_Data_:
━━━━━━
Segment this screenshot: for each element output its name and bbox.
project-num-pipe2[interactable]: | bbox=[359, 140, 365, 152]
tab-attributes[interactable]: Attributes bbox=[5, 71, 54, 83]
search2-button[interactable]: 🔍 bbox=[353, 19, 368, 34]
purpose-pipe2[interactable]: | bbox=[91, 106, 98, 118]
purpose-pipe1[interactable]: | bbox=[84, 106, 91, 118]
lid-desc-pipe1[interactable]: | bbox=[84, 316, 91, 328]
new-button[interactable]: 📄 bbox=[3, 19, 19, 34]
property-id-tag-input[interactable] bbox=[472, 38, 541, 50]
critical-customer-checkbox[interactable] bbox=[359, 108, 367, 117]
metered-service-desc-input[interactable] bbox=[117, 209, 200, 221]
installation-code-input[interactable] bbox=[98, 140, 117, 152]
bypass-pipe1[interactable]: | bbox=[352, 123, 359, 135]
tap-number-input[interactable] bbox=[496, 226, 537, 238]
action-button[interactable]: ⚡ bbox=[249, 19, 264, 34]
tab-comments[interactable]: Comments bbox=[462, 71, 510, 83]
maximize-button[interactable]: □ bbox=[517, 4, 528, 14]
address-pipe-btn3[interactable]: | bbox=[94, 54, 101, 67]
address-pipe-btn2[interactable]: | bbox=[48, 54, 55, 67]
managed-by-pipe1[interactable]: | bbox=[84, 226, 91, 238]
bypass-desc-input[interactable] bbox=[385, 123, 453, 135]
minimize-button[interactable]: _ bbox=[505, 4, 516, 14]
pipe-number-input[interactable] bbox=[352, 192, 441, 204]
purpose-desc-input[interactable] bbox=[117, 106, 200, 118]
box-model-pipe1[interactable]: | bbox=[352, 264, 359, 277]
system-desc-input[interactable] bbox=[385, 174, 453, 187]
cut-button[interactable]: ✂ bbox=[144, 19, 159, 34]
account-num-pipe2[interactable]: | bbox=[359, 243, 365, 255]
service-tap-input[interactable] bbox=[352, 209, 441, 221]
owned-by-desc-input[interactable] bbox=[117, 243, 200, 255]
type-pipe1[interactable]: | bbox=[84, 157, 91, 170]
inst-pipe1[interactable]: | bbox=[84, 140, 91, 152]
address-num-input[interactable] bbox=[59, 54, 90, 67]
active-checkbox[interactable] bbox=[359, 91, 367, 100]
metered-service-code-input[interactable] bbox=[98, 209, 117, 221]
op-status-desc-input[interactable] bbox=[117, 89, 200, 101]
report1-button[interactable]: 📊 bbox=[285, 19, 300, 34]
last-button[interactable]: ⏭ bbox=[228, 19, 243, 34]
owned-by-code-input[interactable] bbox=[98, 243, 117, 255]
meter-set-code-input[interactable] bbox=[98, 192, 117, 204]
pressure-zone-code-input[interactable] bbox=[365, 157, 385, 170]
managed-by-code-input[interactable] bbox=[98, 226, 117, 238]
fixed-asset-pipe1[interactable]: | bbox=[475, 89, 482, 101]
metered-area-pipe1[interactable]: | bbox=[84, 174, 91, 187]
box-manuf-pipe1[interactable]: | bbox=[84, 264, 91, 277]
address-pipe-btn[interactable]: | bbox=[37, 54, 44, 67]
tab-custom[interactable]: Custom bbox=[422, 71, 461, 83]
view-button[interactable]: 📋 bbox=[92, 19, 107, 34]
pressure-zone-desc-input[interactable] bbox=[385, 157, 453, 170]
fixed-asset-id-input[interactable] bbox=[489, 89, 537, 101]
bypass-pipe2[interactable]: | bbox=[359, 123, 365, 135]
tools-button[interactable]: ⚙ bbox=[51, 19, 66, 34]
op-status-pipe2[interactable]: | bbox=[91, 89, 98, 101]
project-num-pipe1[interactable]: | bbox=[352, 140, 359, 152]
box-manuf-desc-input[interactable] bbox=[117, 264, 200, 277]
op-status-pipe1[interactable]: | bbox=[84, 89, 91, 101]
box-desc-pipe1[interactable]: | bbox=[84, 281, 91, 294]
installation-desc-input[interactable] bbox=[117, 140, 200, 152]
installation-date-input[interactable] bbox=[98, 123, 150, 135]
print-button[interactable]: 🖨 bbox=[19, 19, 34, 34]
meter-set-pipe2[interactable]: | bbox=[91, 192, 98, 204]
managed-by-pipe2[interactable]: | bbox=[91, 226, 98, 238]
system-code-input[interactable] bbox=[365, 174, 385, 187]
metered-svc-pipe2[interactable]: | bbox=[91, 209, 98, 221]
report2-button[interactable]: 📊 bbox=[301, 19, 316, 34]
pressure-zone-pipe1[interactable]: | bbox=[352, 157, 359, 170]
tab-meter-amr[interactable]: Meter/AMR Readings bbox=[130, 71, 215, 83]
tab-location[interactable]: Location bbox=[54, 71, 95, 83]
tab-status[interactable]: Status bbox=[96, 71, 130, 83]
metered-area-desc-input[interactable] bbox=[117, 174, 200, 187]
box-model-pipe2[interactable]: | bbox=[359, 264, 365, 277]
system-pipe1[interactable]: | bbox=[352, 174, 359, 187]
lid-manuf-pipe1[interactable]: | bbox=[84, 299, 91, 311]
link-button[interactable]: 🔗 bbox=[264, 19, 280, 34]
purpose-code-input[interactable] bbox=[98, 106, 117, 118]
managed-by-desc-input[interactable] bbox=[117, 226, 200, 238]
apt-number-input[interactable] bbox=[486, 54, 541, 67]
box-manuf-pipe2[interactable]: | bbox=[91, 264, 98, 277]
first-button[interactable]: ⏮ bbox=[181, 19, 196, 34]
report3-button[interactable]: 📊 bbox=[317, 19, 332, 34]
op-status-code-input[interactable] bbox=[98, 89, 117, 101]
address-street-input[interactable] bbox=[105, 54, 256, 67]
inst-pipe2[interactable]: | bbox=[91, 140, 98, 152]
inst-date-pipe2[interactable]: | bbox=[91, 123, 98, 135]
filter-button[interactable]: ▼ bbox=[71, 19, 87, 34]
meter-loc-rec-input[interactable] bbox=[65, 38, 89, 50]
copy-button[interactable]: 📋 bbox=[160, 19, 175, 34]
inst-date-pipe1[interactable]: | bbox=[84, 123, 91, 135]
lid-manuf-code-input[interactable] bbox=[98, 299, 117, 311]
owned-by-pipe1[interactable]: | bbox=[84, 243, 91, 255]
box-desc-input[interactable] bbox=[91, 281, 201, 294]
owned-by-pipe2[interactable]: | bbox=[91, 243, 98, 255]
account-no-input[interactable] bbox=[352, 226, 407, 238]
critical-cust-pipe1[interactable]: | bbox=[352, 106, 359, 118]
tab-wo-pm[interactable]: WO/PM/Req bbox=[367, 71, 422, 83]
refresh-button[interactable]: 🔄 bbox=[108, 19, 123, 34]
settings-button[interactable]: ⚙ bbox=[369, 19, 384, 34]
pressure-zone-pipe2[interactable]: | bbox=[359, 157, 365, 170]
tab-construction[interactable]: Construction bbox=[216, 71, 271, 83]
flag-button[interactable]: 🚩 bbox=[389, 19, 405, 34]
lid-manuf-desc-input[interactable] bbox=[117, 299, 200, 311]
━━━━━━
_Required work_: Would you please transcribe all of the entries above exactly?

_Expected answer_:
Segment this screenshot: for each element output its name and bbox.
project-num-pipe2[interactable]: | bbox=[359, 140, 365, 152]
tab-attributes[interactable]: Attributes bbox=[5, 71, 54, 83]
search2-button[interactable]: 🔍 bbox=[353, 19, 368, 34]
purpose-pipe2[interactable]: | bbox=[91, 106, 98, 118]
purpose-pipe1[interactable]: | bbox=[84, 106, 91, 118]
lid-desc-pipe1[interactable]: | bbox=[84, 316, 91, 328]
new-button[interactable]: 📄 bbox=[3, 19, 19, 34]
property-id-tag-input[interactable] bbox=[472, 38, 541, 50]
critical-customer-checkbox[interactable] bbox=[359, 108, 367, 117]
metered-service-desc-input[interactable] bbox=[117, 209, 200, 221]
installation-code-input[interactable] bbox=[98, 140, 117, 152]
bypass-pipe1[interactable]: | bbox=[352, 123, 359, 135]
tap-number-input[interactable] bbox=[496, 226, 537, 238]
action-button[interactable]: ⚡ bbox=[249, 19, 264, 34]
tab-comments[interactable]: Comments bbox=[462, 71, 510, 83]
maximize-button[interactable]: □ bbox=[517, 4, 528, 14]
address-pipe-btn3[interactable]: | bbox=[94, 54, 101, 67]
address-pipe-btn2[interactable]: | bbox=[48, 54, 55, 67]
managed-by-pipe1[interactable]: | bbox=[84, 226, 91, 238]
bypass-desc-input[interactable] bbox=[385, 123, 453, 135]
minimize-button[interactable]: _ bbox=[505, 4, 516, 14]
pipe-number-input[interactable] bbox=[352, 192, 441, 204]
purpose-desc-input[interactable] bbox=[117, 106, 200, 118]
box-model-pipe1[interactable]: | bbox=[352, 264, 359, 277]
system-desc-input[interactable] bbox=[385, 174, 453, 187]
cut-button[interactable]: ✂ bbox=[144, 19, 159, 34]
account-num-pipe2[interactable]: | bbox=[359, 243, 365, 255]
service-tap-input[interactable] bbox=[352, 209, 441, 221]
owned-by-desc-input[interactable] bbox=[117, 243, 200, 255]
type-pipe1[interactable]: | bbox=[84, 157, 91, 170]
inst-pipe1[interactable]: | bbox=[84, 140, 91, 152]
address-num-input[interactable] bbox=[59, 54, 90, 67]
active-checkbox[interactable] bbox=[359, 91, 367, 100]
metered-service-code-input[interactable] bbox=[98, 209, 117, 221]
op-status-desc-input[interactable] bbox=[117, 89, 200, 101]
report1-button[interactable]: 📊 bbox=[285, 19, 300, 34]
last-button[interactable]: ⏭ bbox=[228, 19, 243, 34]
owned-by-code-input[interactable] bbox=[98, 243, 117, 255]
meter-set-code-input[interactable] bbox=[98, 192, 117, 204]
pressure-zone-code-input[interactable] bbox=[365, 157, 385, 170]
managed-by-code-input[interactable] bbox=[98, 226, 117, 238]
fixed-asset-pipe1[interactable]: | bbox=[475, 89, 482, 101]
metered-area-pipe1[interactable]: | bbox=[84, 174, 91, 187]
box-manuf-pipe1[interactable]: | bbox=[84, 264, 91, 277]
address-pipe-btn[interactable]: | bbox=[37, 54, 44, 67]
tab-custom[interactable]: Custom bbox=[422, 71, 461, 83]
view-button[interactable]: 📋 bbox=[92, 19, 107, 34]
pressure-zone-desc-input[interactable] bbox=[385, 157, 453, 170]
fixed-asset-id-input[interactable] bbox=[489, 89, 537, 101]
bypass-pipe2[interactable]: | bbox=[359, 123, 365, 135]
tools-button[interactable]: ⚙ bbox=[51, 19, 66, 34]
op-status-pipe2[interactable]: | bbox=[91, 89, 98, 101]
project-num-pipe1[interactable]: | bbox=[352, 140, 359, 152]
box-manuf-desc-input[interactable] bbox=[117, 264, 200, 277]
op-status-pipe1[interactable]: | bbox=[84, 89, 91, 101]
box-desc-pipe1[interactable]: | bbox=[84, 281, 91, 294]
installation-desc-input[interactable] bbox=[117, 140, 200, 152]
installation-date-input[interactable] bbox=[98, 123, 150, 135]
print-button[interactable]: 🖨 bbox=[19, 19, 34, 34]
meter-set-pipe2[interactable]: | bbox=[91, 192, 98, 204]
managed-by-pipe2[interactable]: | bbox=[91, 226, 98, 238]
system-code-input[interactable] bbox=[365, 174, 385, 187]
metered-svc-pipe2[interactable]: | bbox=[91, 209, 98, 221]
report2-button[interactable]: 📊 bbox=[301, 19, 316, 34]
pressure-zone-pipe1[interactable]: | bbox=[352, 157, 359, 170]
tab-meter-amr[interactable]: Meter/AMR Readings bbox=[130, 71, 215, 83]
tab-location[interactable]: Location bbox=[54, 71, 95, 83]
tab-status[interactable]: Status bbox=[96, 71, 130, 83]
metered-area-desc-input[interactable] bbox=[117, 174, 200, 187]
box-model-pipe2[interactable]: | bbox=[359, 264, 365, 277]
system-pipe1[interactable]: | bbox=[352, 174, 359, 187]
lid-manuf-pipe1[interactable]: | bbox=[84, 299, 91, 311]
link-button[interactable]: 🔗 bbox=[264, 19, 280, 34]
purpose-code-input[interactable] bbox=[98, 106, 117, 118]
managed-by-desc-input[interactable] bbox=[117, 226, 200, 238]
apt-number-input[interactable] bbox=[486, 54, 541, 67]
box-manuf-pipe2[interactable]: | bbox=[91, 264, 98, 277]
first-button[interactable]: ⏮ bbox=[181, 19, 196, 34]
report3-button[interactable]: 📊 bbox=[317, 19, 332, 34]
op-status-code-input[interactable] bbox=[98, 89, 117, 101]
address-street-input[interactable] bbox=[105, 54, 256, 67]
inst-pipe2[interactable]: | bbox=[91, 140, 98, 152]
inst-date-pipe2[interactable]: | bbox=[91, 123, 98, 135]
filter-button[interactable]: ▼ bbox=[71, 19, 87, 34]
meter-loc-rec-input[interactable] bbox=[65, 38, 89, 50]
copy-button[interactable]: 📋 bbox=[160, 19, 175, 34]
inst-date-pipe1[interactable]: | bbox=[84, 123, 91, 135]
lid-manuf-code-input[interactable] bbox=[98, 299, 117, 311]
owned-by-pipe1[interactable]: | bbox=[84, 243, 91, 255]
box-desc-input[interactable] bbox=[91, 281, 201, 294]
owned-by-pipe2[interactable]: | bbox=[91, 243, 98, 255]
account-no-input[interactable] bbox=[352, 226, 407, 238]
critical-cust-pipe1[interactable]: | bbox=[352, 106, 359, 118]
tab-wo-pm[interactable]: WO/PM/Req bbox=[367, 71, 422, 83]
refresh-button[interactable]: 🔄 bbox=[108, 19, 123, 34]
settings-button[interactable]: ⚙ bbox=[369, 19, 384, 34]
pressure-zone-pipe2[interactable]: | bbox=[359, 157, 365, 170]
tab-construction[interactable]: Construction bbox=[216, 71, 271, 83]
flag-button[interactable]: 🚩 bbox=[389, 19, 405, 34]
lid-manuf-desc-input[interactable] bbox=[117, 299, 200, 311]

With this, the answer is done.